EXPLANATORY STATEMENT
‘Wir haben in diesen letzten Wochen unsere Sprachlosigkeit ueberwunden und sind jetzt dabei, den aufrechten Gang zu erlernen.”
(‘In these last weeks we have found our voice again and have learned once more to walk with our head held high.’)
- Stefan Heym - November 1989 Alexanderplatz, East Berlin
Stefan Heym’s November 1989 words to the vast crowd of East Berliners who had come together to oust a cruel regime should be our guide as we overturn, and reform elements of mental health practice in Europe, which can so often be resource-inadequate and unthinkingly cruel. We need to bring mental health to standards of care, treatment, therapy, rehabilitation and patient involvement, that we would expect of the best physical health systems. We can warmly welcome and endorse this Green Paper on Mental Health. We now look for swift and comprehensive proposals to translate the good words into effective legislative and codifying action.
The mental health challenge is to transform systems, attitudes and opportunities. For the past forty years we have been emerging from a dark age of mental disorder practice. In some parts of our continent there has been the abuse of psychiatry; in others an internment concept of asylum, which too often soothed the public’s sensitivities with an “out of sight, out of mind” institutionalisation, while doing little to help patients recover and rehabilitate; in others an overdependence on medication; in many a reliance on prison rather than hospital; in none a real understanding of mental health promotion.

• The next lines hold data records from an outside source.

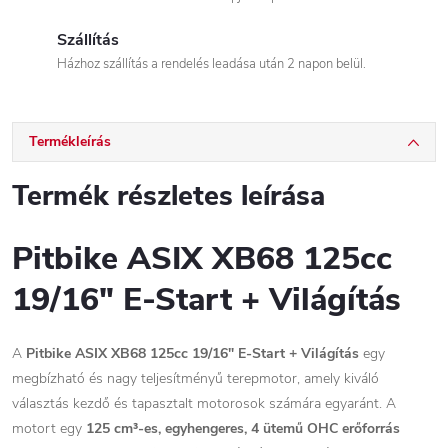
Szállítás
Házhoz szállítás a rendelés leadása után 2 napon belül.
Termékleírás
Termék részletes leírása
Pitbike ASIX XB68 125cc
19/16" E-Start + Világítás
A
Pitbike ASIX XB68 125cc 19/16" E-Start + Világítás
egy
megbízható és nagy teljesítményű terepmotor, amely kiváló
választás kezdő és tapasztalt motorosok számára egyaránt. A
motort egy
125 cm³-es, egyhengeres, 4 ütemű OHC erőforrás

We like to think we have moved on from the human rights abuses of mentally ill patients. And in many ways we have. We still have debates about compulsory treatment; discharge or sectioning decisions are sometimes unsound; patient abuse is from time to time exposed in residential care; arguments abound on vexed and conflicting rights of patients, families and communities. But by and large we have fewer locks and bolts, more patient choice and consent, legal checks and balances to see the patient’s civil rights are not abused.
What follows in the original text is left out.